Recently I’ve been doing some thinking…. about myself, recovery, and life in general.
Real recovery is like ripping off a bandaid.
Those of you who have been following this blog for a while have seen my ups and downs. I went from thinking everything was ok, into one of the worst relapses yet, and back here again. And all I can say is – what a journey. I believe everything in this life happens for a reason, and although there are things I know now I wish I had known then, I trust that someday I will see the sense in it all.
Ironically I’ve also come to realize that when I seemed to have the things mostly together – was actually the point I was still really ill. It was just before I started studying, before the first year of uni. I was eating soooo healthy all the time, I was exercising , everything was planned and under control. Heck if you didn’t know me that well you might actually belive that facade. Unfortunatly, nothing could be further from the truth. I had never recovered from my last relapse – I had simply gone into remission. And with recovery there is no standing still, you are either moving forward or slipping back.
Real recovery only really started this summer, when I finally realized I had a problem. And that’s when the shit really hit the fan (excuse the language). It’s when the carefully constructed world started tubling down around me, the facade I fought so hard to keep up just came crashing down. And all that control I had – I gave it up. And then started the cycle of restricted eating/binge eating, healthy and unhealthy diets and everything in between. But I learned, I grew and I moved forward and I continue to do so day by day.
While I was in “remission” I might call it – it was almost like being in an abusive relationship. You try to pretend everything is fine for the benefit of those around you, and after a while you live that live so long you actually believe it. But you stay in that relationship because it provides you with security – it’s something you already know. Only when you leave do you realize just how much it ruined you, how emotionally shattered and vulnerable you are. But only then do you have the chance to be really, truly happy.

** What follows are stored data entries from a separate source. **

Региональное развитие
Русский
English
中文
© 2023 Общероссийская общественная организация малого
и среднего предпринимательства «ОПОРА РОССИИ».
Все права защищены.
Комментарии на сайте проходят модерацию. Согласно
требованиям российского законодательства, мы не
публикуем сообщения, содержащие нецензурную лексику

I’m still picking up the peices to be honest. Although my body may be healthy, my mind isn’t there yet. I’m still learning to accept, adjust and love the new me. I’m still trying to find myself without the “skinny girl” identity. It’s not easy, I still have days I break down and cry, days I want to run back to the old “me” again, even days I just don’t want to face the world. But do I regret recovery – never once.
Recovery is a bitch. Like ripping off a bandaid there is lots of pain and tears involved. There’s no use pretending it’s any other way. But only once that’s done can we truly begin to heal. And only then will we ever know what true happiness is.